▶ **Work order**
Copy, exactly and without additions, every line in the records below from the one holding "nous assistons, qui" through the one holding "lograr impacto", both ends included.

______________________________

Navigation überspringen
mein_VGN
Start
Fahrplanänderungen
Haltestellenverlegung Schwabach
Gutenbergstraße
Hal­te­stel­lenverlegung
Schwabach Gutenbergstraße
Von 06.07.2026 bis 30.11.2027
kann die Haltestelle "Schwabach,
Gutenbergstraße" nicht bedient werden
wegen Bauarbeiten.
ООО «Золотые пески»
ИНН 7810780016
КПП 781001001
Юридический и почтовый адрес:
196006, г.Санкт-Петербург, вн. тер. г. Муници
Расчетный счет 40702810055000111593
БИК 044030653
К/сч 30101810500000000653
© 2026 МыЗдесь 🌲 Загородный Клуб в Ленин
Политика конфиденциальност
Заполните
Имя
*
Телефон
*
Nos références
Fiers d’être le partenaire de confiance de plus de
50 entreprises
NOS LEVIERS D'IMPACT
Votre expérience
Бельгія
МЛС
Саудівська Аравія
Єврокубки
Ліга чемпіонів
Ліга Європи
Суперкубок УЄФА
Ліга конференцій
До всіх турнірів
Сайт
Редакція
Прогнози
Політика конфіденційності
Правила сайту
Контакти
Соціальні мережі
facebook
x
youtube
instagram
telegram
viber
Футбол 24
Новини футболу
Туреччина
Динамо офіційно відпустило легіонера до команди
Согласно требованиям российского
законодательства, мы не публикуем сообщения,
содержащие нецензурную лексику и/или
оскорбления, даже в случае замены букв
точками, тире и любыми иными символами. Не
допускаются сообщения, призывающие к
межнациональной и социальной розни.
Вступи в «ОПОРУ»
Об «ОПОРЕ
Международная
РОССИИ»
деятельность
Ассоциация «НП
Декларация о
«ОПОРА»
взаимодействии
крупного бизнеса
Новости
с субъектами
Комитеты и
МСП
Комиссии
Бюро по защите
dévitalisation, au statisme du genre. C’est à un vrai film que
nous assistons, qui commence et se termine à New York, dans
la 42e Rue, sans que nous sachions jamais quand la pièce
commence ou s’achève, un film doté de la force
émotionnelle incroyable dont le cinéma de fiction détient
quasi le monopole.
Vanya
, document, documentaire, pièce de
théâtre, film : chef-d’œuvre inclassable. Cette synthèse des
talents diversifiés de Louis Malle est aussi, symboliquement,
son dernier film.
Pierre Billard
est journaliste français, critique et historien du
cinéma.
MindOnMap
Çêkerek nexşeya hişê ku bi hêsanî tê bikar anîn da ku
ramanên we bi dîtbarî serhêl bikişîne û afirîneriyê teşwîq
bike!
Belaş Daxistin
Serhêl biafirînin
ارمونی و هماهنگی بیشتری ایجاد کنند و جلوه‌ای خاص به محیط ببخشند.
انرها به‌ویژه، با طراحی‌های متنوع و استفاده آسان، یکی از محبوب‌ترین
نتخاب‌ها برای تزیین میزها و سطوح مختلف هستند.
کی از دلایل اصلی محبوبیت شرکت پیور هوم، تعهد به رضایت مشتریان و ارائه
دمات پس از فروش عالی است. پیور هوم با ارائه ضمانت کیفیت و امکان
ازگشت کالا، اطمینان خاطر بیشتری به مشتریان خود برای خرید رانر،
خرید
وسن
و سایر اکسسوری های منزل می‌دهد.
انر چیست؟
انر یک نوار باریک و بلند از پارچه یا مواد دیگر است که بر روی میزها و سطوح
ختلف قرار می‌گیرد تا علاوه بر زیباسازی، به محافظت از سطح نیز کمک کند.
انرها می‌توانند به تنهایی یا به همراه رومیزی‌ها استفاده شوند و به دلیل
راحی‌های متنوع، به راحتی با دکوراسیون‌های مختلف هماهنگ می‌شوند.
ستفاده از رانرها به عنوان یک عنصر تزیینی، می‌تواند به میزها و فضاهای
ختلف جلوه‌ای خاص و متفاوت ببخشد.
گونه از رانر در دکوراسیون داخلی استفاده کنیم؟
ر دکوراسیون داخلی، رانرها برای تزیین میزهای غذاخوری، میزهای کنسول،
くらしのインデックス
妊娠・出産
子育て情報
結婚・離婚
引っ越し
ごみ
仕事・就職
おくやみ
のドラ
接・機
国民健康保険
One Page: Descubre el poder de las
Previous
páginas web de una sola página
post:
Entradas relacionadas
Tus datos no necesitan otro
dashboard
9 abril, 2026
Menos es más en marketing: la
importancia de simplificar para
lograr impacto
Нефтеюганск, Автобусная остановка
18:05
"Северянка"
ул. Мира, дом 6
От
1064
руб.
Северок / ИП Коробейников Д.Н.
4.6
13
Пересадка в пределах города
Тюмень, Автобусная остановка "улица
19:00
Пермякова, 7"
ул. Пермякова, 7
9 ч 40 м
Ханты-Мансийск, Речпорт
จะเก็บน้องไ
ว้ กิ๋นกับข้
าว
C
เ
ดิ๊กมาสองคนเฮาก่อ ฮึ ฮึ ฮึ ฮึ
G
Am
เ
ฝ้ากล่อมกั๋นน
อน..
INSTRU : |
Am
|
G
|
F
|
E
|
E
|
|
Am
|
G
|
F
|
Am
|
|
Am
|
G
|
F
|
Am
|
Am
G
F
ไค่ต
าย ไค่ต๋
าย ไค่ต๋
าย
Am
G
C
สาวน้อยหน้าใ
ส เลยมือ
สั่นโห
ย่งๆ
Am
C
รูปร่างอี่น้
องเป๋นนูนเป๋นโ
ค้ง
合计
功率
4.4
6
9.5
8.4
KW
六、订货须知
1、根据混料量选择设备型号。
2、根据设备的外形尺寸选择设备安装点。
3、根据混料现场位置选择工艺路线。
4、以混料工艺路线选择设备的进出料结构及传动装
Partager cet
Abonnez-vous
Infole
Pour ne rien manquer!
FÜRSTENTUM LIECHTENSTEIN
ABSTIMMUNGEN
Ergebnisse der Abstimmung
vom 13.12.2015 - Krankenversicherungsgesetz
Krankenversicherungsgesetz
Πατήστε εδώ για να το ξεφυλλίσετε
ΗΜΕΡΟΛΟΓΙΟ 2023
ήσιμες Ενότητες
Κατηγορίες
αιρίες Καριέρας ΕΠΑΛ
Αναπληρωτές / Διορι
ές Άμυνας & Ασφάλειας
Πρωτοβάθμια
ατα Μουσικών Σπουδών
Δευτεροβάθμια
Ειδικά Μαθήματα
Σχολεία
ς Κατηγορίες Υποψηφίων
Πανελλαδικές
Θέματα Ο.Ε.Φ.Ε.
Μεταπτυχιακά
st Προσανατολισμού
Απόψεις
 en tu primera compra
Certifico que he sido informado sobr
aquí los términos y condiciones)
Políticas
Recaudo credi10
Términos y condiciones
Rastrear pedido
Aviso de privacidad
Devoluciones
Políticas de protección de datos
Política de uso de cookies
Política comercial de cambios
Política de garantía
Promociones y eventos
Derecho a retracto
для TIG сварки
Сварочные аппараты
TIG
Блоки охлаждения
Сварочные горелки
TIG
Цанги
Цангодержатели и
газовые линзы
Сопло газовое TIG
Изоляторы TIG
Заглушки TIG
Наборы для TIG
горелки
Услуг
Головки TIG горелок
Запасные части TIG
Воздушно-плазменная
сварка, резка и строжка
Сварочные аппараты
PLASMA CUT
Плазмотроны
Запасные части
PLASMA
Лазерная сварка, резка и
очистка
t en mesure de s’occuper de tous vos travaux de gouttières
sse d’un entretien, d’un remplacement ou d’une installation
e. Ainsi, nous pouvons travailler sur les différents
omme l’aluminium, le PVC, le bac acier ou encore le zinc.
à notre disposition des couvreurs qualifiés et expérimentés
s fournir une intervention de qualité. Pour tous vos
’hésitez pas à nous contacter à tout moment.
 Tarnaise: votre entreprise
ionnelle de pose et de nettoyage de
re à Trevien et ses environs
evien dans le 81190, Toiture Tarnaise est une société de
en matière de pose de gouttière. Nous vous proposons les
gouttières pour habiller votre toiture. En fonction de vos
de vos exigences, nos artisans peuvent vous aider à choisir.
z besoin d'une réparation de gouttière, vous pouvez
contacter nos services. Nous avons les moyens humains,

______________________________

▶ **Solved exercise**
nous assistons, qui commence et se termine à New York, dans
la 42e Rue, sans que nous sachions jamais quand la pièce
commence ou s’achève, un film doté de la force
émotionnelle incroyable dont le cinéma de fiction détient
quasi le monopole.
Vanya
, document, documentaire, pièce de
théâtre, film : chef-d’œuvre inclassable. Cette synthèse des
talents diversifiés de Louis Malle est aussi, symboliquement,
son dernier film.
Pierre Billard
est journaliste français, critique et historien du
cinéma.
MindOnMap
Çêkerek nexşeya hişê ku bi hêsanî tê bikar anîn da ku
ramanên we bi dîtbarî serhêl bikişîne û afirîneriyê teşwîq
bike!
Belaş Daxistin
Serhêl biafirînin
ارمونی و هماهنگی بیشتری ایجاد کنند و جلوه‌ای خاص به محیط ببخشند.
انرها به‌ویژه، با طراحی‌های متنوع و استفاده آسان، یکی از محبوب‌ترین
نتخاب‌ها برای تزیین میزها و سطوح مختلف هستند.
کی از دلایل اصلی محبوبیت شرکت پیور هوم، تعهد به رضایت مشتریان و ارائه
دمات پس از فروش عالی است. پیور هوم با ارائه ضمانت کیفیت و امکان
ازگشت کالا، اطمینان خاطر بیشتری به مشتریان خود برای خرید رانر،
خرید
وسن
و سایر اکسسوری های منزل می‌دهد.
انر چیست؟
انر یک نوار باریک و بلند از پارچه یا مواد دیگر است که بر روی میزها و سطوح
ختلف قرار می‌گیرد تا علاوه بر زیباسازی، به محافظت از سطح نیز کمک کند.
انرها می‌توانند به تنهایی یا به همراه رومیزی‌ها استفاده شوند و به دلیل
راحی‌های متنوع، به راحتی با دکوراسیون‌های مختلف هماهنگ می‌شوند.
ستفاده از رانرها به عنوان یک عنصر تزیینی، می‌تواند به میزها و فضاهای
ختلف جلوه‌ای خاص و متفاوت ببخشد.
گونه از رانر در دکوراسیون داخلی استفاده کنیم؟
ر دکوراسیون داخلی، رانرها برای تزیین میزهای غذاخوری، میزهای کنسول،
くらしのインデックス
妊娠・出産
子育て情報
結婚・離婚
引っ越し
ごみ
仕事・就職
おくやみ
のドラ
接・機
国民健康保険
One Page: Descubre el poder de las
Previous
páginas web de una sola página
post:
Entradas relacionadas
Tus datos no necesitan otro
dashboard
9 abril, 2026
Menos es más en marketing: la
importancia de simplificar para
lograr impacto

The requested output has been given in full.